▶ Description of the task
Scan the records below. List lines holding "weekday".

Stored data entries:
====

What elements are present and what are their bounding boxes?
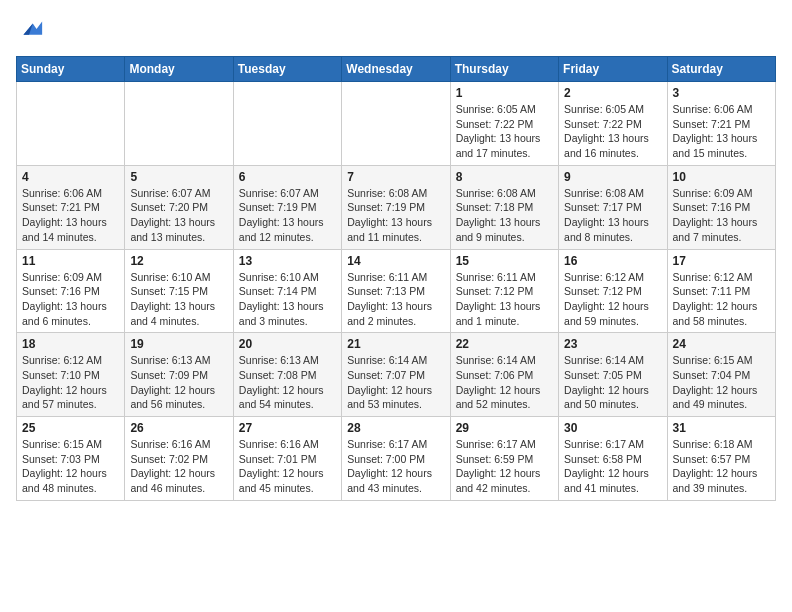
day-number: 5	[130, 170, 227, 184]
day-info: Sunrise: 6:05 AMSunset: 7:22 PMDaylight:…	[564, 102, 661, 161]
calendar-week-3: 11Sunrise: 6:09 AMSunset: 7:16 PMDayligh…	[17, 249, 776, 333]
day-number: 16	[564, 254, 661, 268]
calendar-cell: 14Sunrise: 6:11 AMSunset: 7:13 PMDayligh…	[342, 249, 450, 333]
calendar-cell: 29Sunrise: 6:17 AMSunset: 6:59 PMDayligh…	[450, 417, 558, 501]
day-number: 10	[673, 170, 770, 184]
calendar-cell: 21Sunrise: 6:14 AMSunset: 7:07 PMDayligh…	[342, 333, 450, 417]
day-number: 18	[22, 337, 119, 351]
day-info: Sunrise: 6:15 AMSunset: 7:04 PMDaylight:…	[673, 353, 770, 412]
day-number: 3	[673, 86, 770, 100]
calendar-cell	[233, 82, 341, 166]
calendar-cell: 2Sunrise: 6:05 AMSunset: 7:22 PMDaylight…	[559, 82, 667, 166]
day-number: 23	[564, 337, 661, 351]
calendar-week-1: 1Sunrise: 6:05 AMSunset: 7:22 PMDaylight…	[17, 82, 776, 166]
day-info: Sunrise: 6:16 AMSunset: 7:01 PMDaylight:…	[239, 437, 336, 496]
day-number: 12	[130, 254, 227, 268]
calendar-cell: 7Sunrise: 6:08 AMSunset: 7:19 PMDaylight…	[342, 165, 450, 249]
calendar-cell: 5Sunrise: 6:07 AMSunset: 7:20 PMDaylight…	[125, 165, 233, 249]
day-number: 2	[564, 86, 661, 100]
day-number: 31	[673, 421, 770, 435]
day-number: 28	[347, 421, 444, 435]
day-number: 19	[130, 337, 227, 351]
logo-icon	[16, 16, 44, 44]
weekday-header-tuesday: Tuesday	[233, 57, 341, 82]
day-number: 7	[347, 170, 444, 184]
calendar-cell: 17Sunrise: 6:12 AMSunset: 7:11 PMDayligh…	[667, 249, 775, 333]
day-info: Sunrise: 6:17 AMSunset: 6:58 PMDaylight:…	[564, 437, 661, 496]
calendar-cell: 9Sunrise: 6:08 AMSunset: 7:17 PMDaylight…	[559, 165, 667, 249]
day-number: 6	[239, 170, 336, 184]
day-number: 27	[239, 421, 336, 435]
day-info: Sunrise: 6:07 AMSunset: 7:20 PMDaylight:…	[130, 186, 227, 245]
calendar-cell: 30Sunrise: 6:17 AMSunset: 6:58 PMDayligh…	[559, 417, 667, 501]
calendar-cell: 1Sunrise: 6:05 AMSunset: 7:22 PMDaylight…	[450, 82, 558, 166]
day-info: Sunrise: 6:14 AMSunset: 7:06 PMDaylight:…	[456, 353, 553, 412]
day-info: Sunrise: 6:16 AMSunset: 7:02 PMDaylight:…	[130, 437, 227, 496]
page-header	[16, 16, 776, 44]
day-info: Sunrise: 6:17 AMSunset: 7:00 PMDaylight:…	[347, 437, 444, 496]
day-number: 30	[564, 421, 661, 435]
day-number: 11	[22, 254, 119, 268]
calendar-cell: 16Sunrise: 6:12 AMSunset: 7:12 PMDayligh…	[559, 249, 667, 333]
day-number: 26	[130, 421, 227, 435]
day-info: Sunrise: 6:07 AMSunset: 7:19 PMDaylight:…	[239, 186, 336, 245]
day-info: Sunrise: 6:08 AMSunset: 7:19 PMDaylight:…	[347, 186, 444, 245]
day-number: 24	[673, 337, 770, 351]
calendar-cell: 24Sunrise: 6:15 AMSunset: 7:04 PMDayligh…	[667, 333, 775, 417]
weekday-header-saturday: Saturday	[667, 57, 775, 82]
calendar-cell: 23Sunrise: 6:14 AMSunset: 7:05 PMDayligh…	[559, 333, 667, 417]
day-info: Sunrise: 6:14 AMSunset: 7:07 PMDaylight:…	[347, 353, 444, 412]
calendar-week-2: 4Sunrise: 6:06 AMSunset: 7:21 PMDaylight…	[17, 165, 776, 249]
day-number: 13	[239, 254, 336, 268]
calendar-cell: 25Sunrise: 6:15 AMSunset: 7:03 PMDayligh…	[17, 417, 125, 501]
day-number: 17	[673, 254, 770, 268]
calendar-cell: 20Sunrise: 6:13 AMSunset: 7:08 PMDayligh…	[233, 333, 341, 417]
day-info: Sunrise: 6:12 AMSunset: 7:10 PMDaylight:…	[22, 353, 119, 412]
calendar-cell: 12Sunrise: 6:10 AMSunset: 7:15 PMDayligh…	[125, 249, 233, 333]
calendar-cell: 15Sunrise: 6:11 AMSunset: 7:12 PMDayligh…	[450, 249, 558, 333]
day-info: Sunrise: 6:13 AMSunset: 7:08 PMDaylight:…	[239, 353, 336, 412]
day-info: Sunrise: 6:05 AMSunset: 7:22 PMDaylight:…	[456, 102, 553, 161]
day-number: 25	[22, 421, 119, 435]
calendar-cell: 10Sunrise: 6:09 AMSunset: 7:16 PMDayligh…	[667, 165, 775, 249]
weekday-header-monday: Monday	[125, 57, 233, 82]
day-number: 4	[22, 170, 119, 184]
day-info: Sunrise: 6:08 AMSunset: 7:18 PMDaylight:…	[456, 186, 553, 245]
day-number: 20	[239, 337, 336, 351]
calendar-week-4: 18Sunrise: 6:12 AMSunset: 7:10 PMDayligh…	[17, 333, 776, 417]
day-info: Sunrise: 6:06 AMSunset: 7:21 PMDaylight:…	[673, 102, 770, 161]
day-info: Sunrise: 6:08 AMSunset: 7:17 PMDaylight:…	[564, 186, 661, 245]
weekday-header-thursday: Thursday	[450, 57, 558, 82]
day-info: Sunrise: 6:10 AMSunset: 7:14 PMDaylight:…	[239, 270, 336, 329]
weekday-header-friday: Friday	[559, 57, 667, 82]
day-info: Sunrise: 6:09 AMSunset: 7:16 PMDaylight:…	[22, 270, 119, 329]
day-info: Sunrise: 6:18 AMSunset: 6:57 PMDaylight:…	[673, 437, 770, 496]
day-number: 8	[456, 170, 553, 184]
calendar-cell: 6Sunrise: 6:07 AMSunset: 7:19 PMDaylight…	[233, 165, 341, 249]
day-info: Sunrise: 6:06 AMSunset: 7:21 PMDaylight:…	[22, 186, 119, 245]
calendar-cell: 3Sunrise: 6:06 AMSunset: 7:21 PMDaylight…	[667, 82, 775, 166]
weekday-header-wednesday: Wednesday	[342, 57, 450, 82]
day-number: 21	[347, 337, 444, 351]
calendar-cell: 18Sunrise: 6:12 AMSunset: 7:10 PMDayligh…	[17, 333, 125, 417]
day-info: Sunrise: 6:13 AMSunset: 7:09 PMDaylight:…	[130, 353, 227, 412]
day-info: Sunrise: 6:11 AMSunset: 7:12 PMDaylight:…	[456, 270, 553, 329]
weekday-header-sunday: Sunday	[17, 57, 125, 82]
calendar-cell: 31Sunrise: 6:18 AMSunset: 6:57 PMDayligh…	[667, 417, 775, 501]
day-info: Sunrise: 6:12 AMSunset: 7:12 PMDaylight:…	[564, 270, 661, 329]
day-info: Sunrise: 6:10 AMSunset: 7:15 PMDaylight:…	[130, 270, 227, 329]
calendar-cell: 27Sunrise: 6:16 AMSunset: 7:01 PMDayligh…	[233, 417, 341, 501]
calendar-table: SundayMondayTuesdayWednesdayThursdayFrid…	[16, 56, 776, 501]
calendar-cell: 28Sunrise: 6:17 AMSunset: 7:00 PMDayligh…	[342, 417, 450, 501]
calendar-cell: 4Sunrise: 6:06 AMSunset: 7:21 PMDaylight…	[17, 165, 125, 249]
calendar-cell: 26Sunrise: 6:16 AMSunset: 7:02 PMDayligh…	[125, 417, 233, 501]
calendar-cell	[125, 82, 233, 166]
day-info: Sunrise: 6:17 AMSunset: 6:59 PMDaylight:…	[456, 437, 553, 496]
calendar-cell: 11Sunrise: 6:09 AMSunset: 7:16 PMDayligh…	[17, 249, 125, 333]
calendar-week-5: 25Sunrise: 6:15 AMSunset: 7:03 PMDayligh…	[17, 417, 776, 501]
day-info: Sunrise: 6:14 AMSunset: 7:05 PMDaylight:…	[564, 353, 661, 412]
day-number: 15	[456, 254, 553, 268]
day-number: 29	[456, 421, 553, 435]
day-number: 14	[347, 254, 444, 268]
day-number: 22	[456, 337, 553, 351]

====

▶ Exercise output
weekday-header-tuesday: Tuesday	[233, 57, 341, 82]
weekday-header-saturday: Saturday	[667, 57, 775, 82]
weekday-header-monday: Monday	[125, 57, 233, 82]
weekday-header-thursday: Thursday	[450, 57, 558, 82]
weekday-header-friday: Friday	[559, 57, 667, 82]
weekday-header-wednesday: Wednesday	[342, 57, 450, 82]
weekday-header-sunday: Sunday	[17, 57, 125, 82]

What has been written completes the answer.